No plano associativo, o CA destaca a entrada em vigor dos novos Estatutos da associação, bem como do Regulamento de Benefícios e do Regulamento do Fundo de Ação Social, o que permitiu o lançamento de uma nova modalidade de gestão de poupança e de novos planos complementares de proteção na saúde, que logo nos primeiros meses tiveram a adesão de centenas de associados.

No plano financeiro, porém, “a crise que no relatório de 2020 era caraterizada como conjuntural, poderá continuar a sê-lo, mas as esperanças de um fim a curto prazo dessa conjuntura negativa acabaram por se dissipar ao longo do ano”.

No fecho de contas, as modalidades mutualistas tiveram um resultado negativo de 104.423,49 euros, sensivelmente o dobro do registado um ano antes, numa despesa global de 878.862,88 euros. O valor dos fundos de reserva das modalidades mantem-se superior a 1,2 milhões de euros.

Nos fundos autónomos, foi apurado um resultado líquido global de 205.311,53 euros, que compara com um resultado positivo de 238.046,59 euros no ano anterior.

O maior destes fundos, o Fundo de Ação Social (FAS), que financia os apoios de caráter social, em alguns casos independentemente de os beneficiários serem associados da Casa da Imprensa, teve um resultado líquido negativo (após encargos administrativos e financeiros e despesa social) de 206.647,41 euros. No ano anterior o FAS tinha tido um resultado positivo de 237.424,85 euros.

A despesa social, ou seja, o valor dos apoios de caráter social concedidos pela Casa da Imprensa, ultrapassou os 250 mil euros.

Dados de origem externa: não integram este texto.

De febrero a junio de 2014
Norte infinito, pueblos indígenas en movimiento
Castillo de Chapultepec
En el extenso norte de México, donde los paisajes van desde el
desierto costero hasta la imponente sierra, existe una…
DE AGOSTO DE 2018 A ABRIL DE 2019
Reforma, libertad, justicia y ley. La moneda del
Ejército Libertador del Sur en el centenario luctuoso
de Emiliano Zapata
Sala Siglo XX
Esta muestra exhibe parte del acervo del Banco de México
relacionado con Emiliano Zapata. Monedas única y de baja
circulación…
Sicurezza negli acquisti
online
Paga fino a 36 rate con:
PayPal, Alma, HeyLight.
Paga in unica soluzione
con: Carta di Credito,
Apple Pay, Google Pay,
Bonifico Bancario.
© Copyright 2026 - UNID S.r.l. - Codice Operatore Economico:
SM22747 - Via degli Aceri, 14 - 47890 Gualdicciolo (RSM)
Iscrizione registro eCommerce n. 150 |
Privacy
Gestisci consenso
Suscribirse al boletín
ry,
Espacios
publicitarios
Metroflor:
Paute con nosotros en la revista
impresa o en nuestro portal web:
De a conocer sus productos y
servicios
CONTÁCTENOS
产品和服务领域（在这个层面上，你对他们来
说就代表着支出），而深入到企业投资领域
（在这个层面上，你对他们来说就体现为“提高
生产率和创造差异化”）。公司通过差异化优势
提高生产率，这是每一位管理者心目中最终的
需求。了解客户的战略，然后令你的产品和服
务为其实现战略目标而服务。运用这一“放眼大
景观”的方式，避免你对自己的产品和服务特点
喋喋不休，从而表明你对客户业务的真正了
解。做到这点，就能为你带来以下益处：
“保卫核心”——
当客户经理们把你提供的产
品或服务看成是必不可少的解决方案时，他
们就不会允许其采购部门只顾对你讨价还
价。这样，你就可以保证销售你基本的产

O desempenho do FAS, esclarece o CA, “reflete uma situação nos mercados de capitais, durante todo o ano, que os analistas consideram atípica e que, num contexto de baixa das taxas de juro, penalizou especialmente as carteiras mais defensivas, como a do FAS, constituída maioritariamente por obrigações”. O valor patrimonial dos fundos autónomos, globalmente, mantém-se acima dos 15 milhões de euros.

No texto que abre o relatório, e no qual dá a sua perspetiva sobre a evolução futura da Casa da Imprensa, o CA destaca as razões conjunturais dos resultados financeiros, mas sublinha que, “embora a situação continue controlada, torna-se imperioso reverter a tendência”.

“Não temos ilusões quanto à possibilidade de o conseguir a curto prazo” e “o ano de 2022 dificilmente será melhor do que os anteriores”, por isso, acrescenta, “o CA assume a obrigação de, em colaboração com os restantes órgãos sociais, apresentar aos associados, durante o presente exercício (2022), as medidas que permitam à Casa da Imprensa resistir aos desafios que se lhe venham a colocar, mantendo e melhorando os benefícios prestados aos associados”.

Também o Conselho Fiscal, no parecer que emitiu acerca do Relatório e Contas do exercício, reconhece que “o resultado revelou-se mais negativo do que o estimado no orçamento” e que “há uma componente conjuntural muito significativa nos motivos por detrás deste resultado”.

No entanto, acrescenta, “a Casa da Imprensa também existe, é importante não esquecer, para amortecer os efeitos negativos que uma fase difícil da conjuntura pode ter nos seus associados”. E neste sentido, acrescenta, “principalmente tendo em conta que foi possível acumular reservas nos momentos de conjuntura mais favoráveis, resultados negativos provocados por efeitos conjunturais são justificáveis, principalmente se se mantiver a expetativa de que, num futuro próximo, possam ser corrigidos”.